*** Input for this task Section Begins ***
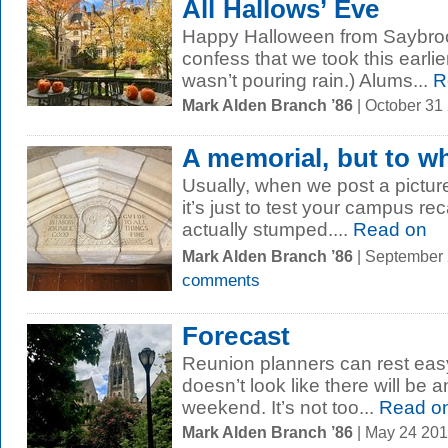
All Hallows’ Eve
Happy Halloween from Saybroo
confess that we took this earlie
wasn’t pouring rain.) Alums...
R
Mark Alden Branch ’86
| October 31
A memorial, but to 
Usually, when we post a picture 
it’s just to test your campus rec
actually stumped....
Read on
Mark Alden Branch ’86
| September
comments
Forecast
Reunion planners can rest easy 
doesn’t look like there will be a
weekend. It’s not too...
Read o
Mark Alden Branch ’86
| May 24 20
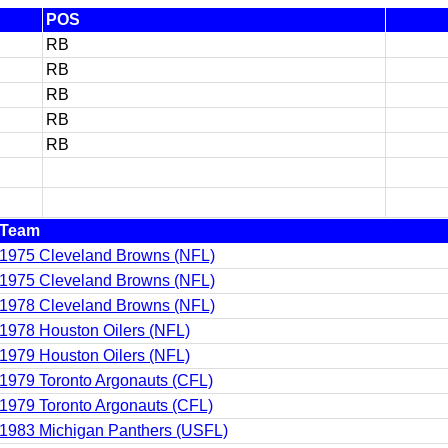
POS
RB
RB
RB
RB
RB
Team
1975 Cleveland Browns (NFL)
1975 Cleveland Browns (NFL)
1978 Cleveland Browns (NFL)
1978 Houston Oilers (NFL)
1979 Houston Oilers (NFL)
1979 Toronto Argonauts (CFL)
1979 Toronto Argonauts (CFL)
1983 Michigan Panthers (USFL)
*** Input for this task Section Ends ***
*** Input for this task Section Begins ***
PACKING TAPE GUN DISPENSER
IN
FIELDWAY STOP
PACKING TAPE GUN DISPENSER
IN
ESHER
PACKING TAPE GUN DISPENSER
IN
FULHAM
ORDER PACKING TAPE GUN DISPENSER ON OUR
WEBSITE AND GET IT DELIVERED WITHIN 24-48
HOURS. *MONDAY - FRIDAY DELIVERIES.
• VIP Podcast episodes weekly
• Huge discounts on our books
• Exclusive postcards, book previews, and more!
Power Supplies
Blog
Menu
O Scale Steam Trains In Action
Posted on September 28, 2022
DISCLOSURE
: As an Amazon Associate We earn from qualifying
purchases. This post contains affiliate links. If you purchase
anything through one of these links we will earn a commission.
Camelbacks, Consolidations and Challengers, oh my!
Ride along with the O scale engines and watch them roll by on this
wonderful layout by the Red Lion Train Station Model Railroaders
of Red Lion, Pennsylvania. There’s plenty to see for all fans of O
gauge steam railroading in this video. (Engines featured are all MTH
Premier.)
*** Input for this task Section Ends ***
Only one thing is wanted in reply: the number of lines in the entries that hold the string "from".

◆ Answer to this task ◆
2